0001048695-25-000129
SEC filingF5 delivered strong Q3 FY2025 with revenue up 12% YoY and net income up 32%, driven by product revenue growth of 26%.
F5 reported strong third quarter fiscal 2025 results, with total net revenue increasing 12.2% year-over-year to $780.4 million. The growth was driven by a 26.0% increase in product revenue, which reached $388.8 million. Within products, systems revenue jumped 39.3% to $180.9 million, and software revenue rose 16.4% to $208.0 million. Services revenue grew modestly at 1.2% to $391.5 million.
Gross profit increased 13.0% to $631.7 million, with gross margin improving 60 basis points to 81.0%. The margin expansion was aided by favorable product mix and cost controls. Operating income grew 20.4% to $196.3 million, pushing operating margin up 180 basis points to 25.2%. Net income rose 31.8% to $189.9 million, and diluted EPS increased from $2.44 to $3.25.
As of June 30, 2025, total assets were $6.11 billion, up from $5.61 billion at September 30, 2024. Cash and cash equivalents increased significantly to $1.43 billion from $1.07 billion, driven by strong operating cash flows. Accounts receivable declined to $359.9 million from $389.0 million, indicating improved collections. Inventories decreased to $66.9 million from $76.4 million. Deferred revenue (current and noncurrent) rose to $1.96 billion from $1.80 billion, reflecting strong renewals and subscription growth.
Total liabilities increased to $2.64 billion from $2.48 billion, primarily due to higher deferred revenue. Shareholders' equity grew to $3.47 billion from $3.13 billion, supported by retained earnings of $3.45 billion.
For the nine months ended June 30, 2025, cash provided by operating activities was $741.6 million, compared to $545.9 million in the prior-year period. The increase was driven by higher net income of $501.9 million and a $159.0 million increase in deferred revenue. Capital expenditures were $27.1 million, resulting in free cash flow of $714.5 million. The company used $377.1 million for share repurchases, including excise taxes. As a result, cash and cash equivalents increased by $348.2 million over the period. The revolving credit facility expired on January 31, 2025, with no outstanding borrowings at expiration.
Management attributed the strong performance to improving customer demand, particularly in the systems and software segments.
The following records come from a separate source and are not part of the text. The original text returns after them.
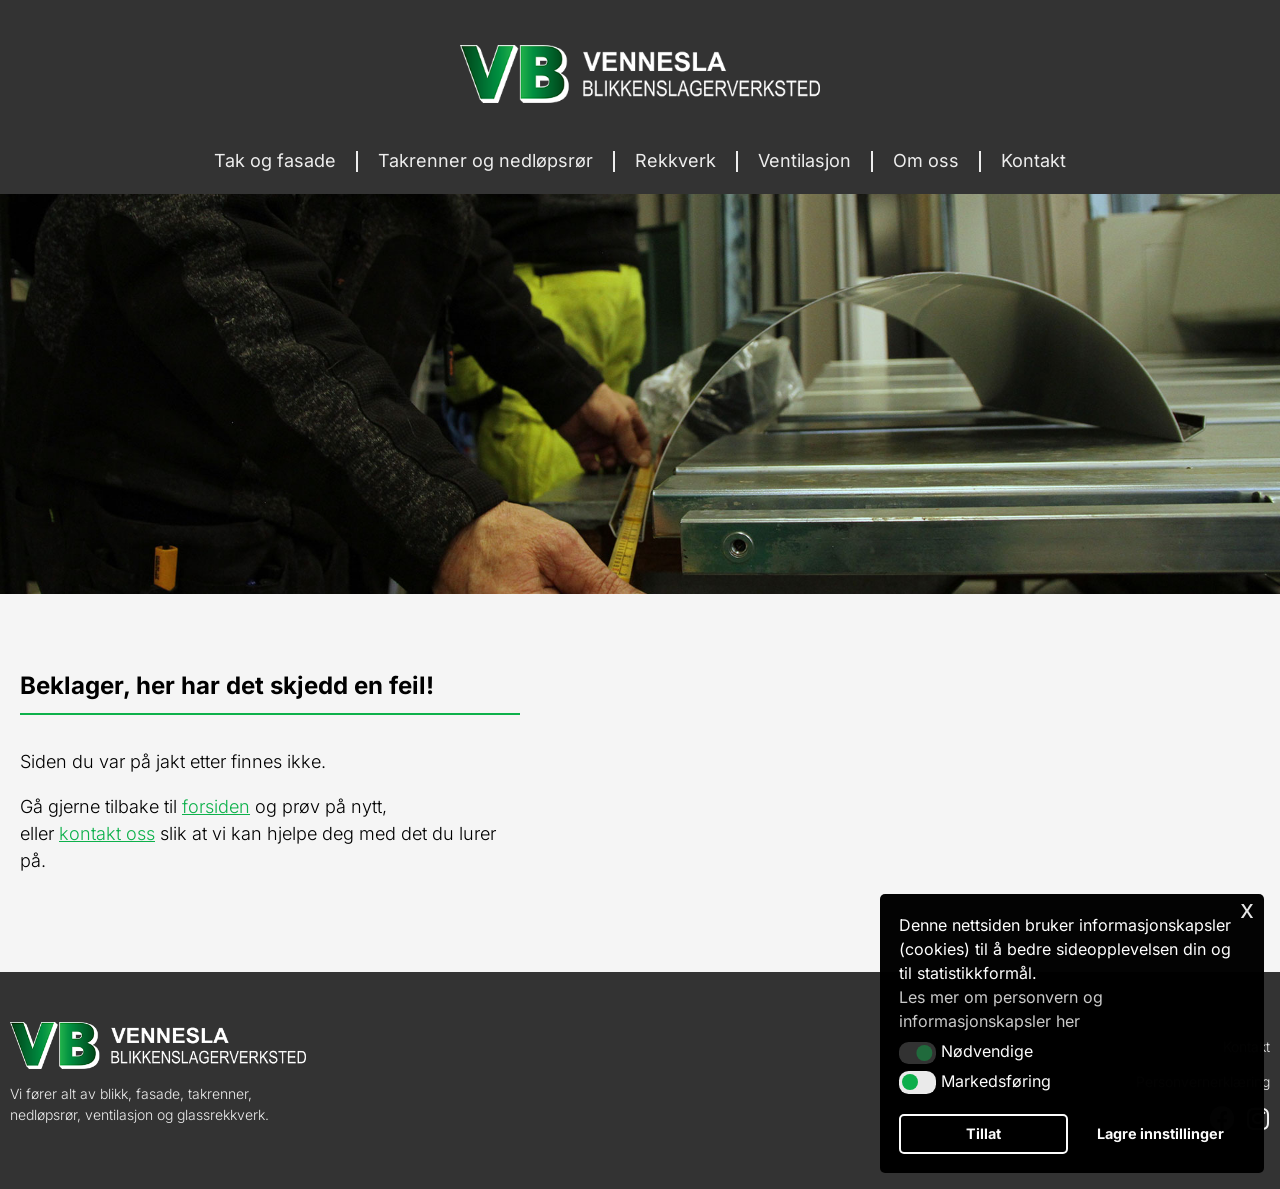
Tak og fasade (275, 160)
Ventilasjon (804, 160)
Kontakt (1033, 160)
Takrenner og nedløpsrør (485, 160)
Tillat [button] (983, 1133)
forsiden (216, 806)
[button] (917, 1053)
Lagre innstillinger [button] (1160, 1133)
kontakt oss (107, 833)
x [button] (1247, 908)
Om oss (926, 160)
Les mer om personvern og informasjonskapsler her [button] (1001, 1009)
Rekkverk (675, 160)
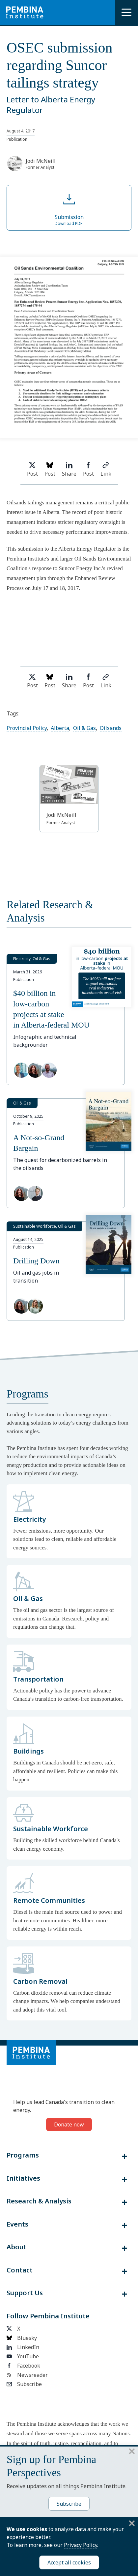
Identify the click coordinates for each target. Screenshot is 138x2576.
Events (17, 2224)
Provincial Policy (27, 728)
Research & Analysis (39, 2201)
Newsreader (27, 2375)
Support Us (25, 2293)
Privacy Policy (80, 2545)
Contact (20, 2270)
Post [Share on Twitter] (32, 469)
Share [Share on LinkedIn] (69, 469)
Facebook (23, 2365)
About (16, 2247)
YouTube (23, 2356)
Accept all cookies (69, 2562)
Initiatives (23, 2178)
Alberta (60, 728)
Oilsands (111, 728)
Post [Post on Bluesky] (49, 469)
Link (105, 469)
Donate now (69, 2124)
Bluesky (22, 2338)
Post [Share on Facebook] (88, 469)
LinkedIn (23, 2347)
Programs (23, 2155)
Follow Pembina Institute (48, 2316)
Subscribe (24, 2384)
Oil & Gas (84, 728)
Revenue growth was broad-based across all geographic regions, with the Americas up 12.6%, EMEA up 6.0%, and APAC up 20.8%. International revenue comprised 47.3% of total revenue in the quarter.
While no specific forward guidance was provided, management noted that uncertainties in the macroeconomic environment began to stabilize in fiscal 2024 and continued into fiscal 2025. Risks include inflation, tariffs, higher interest rates, and geopolitical conditions. The company also highlighted ongoing legal proceedings, including the Lynwood litigation, which could have a material adverse effect if resolved unfavorably.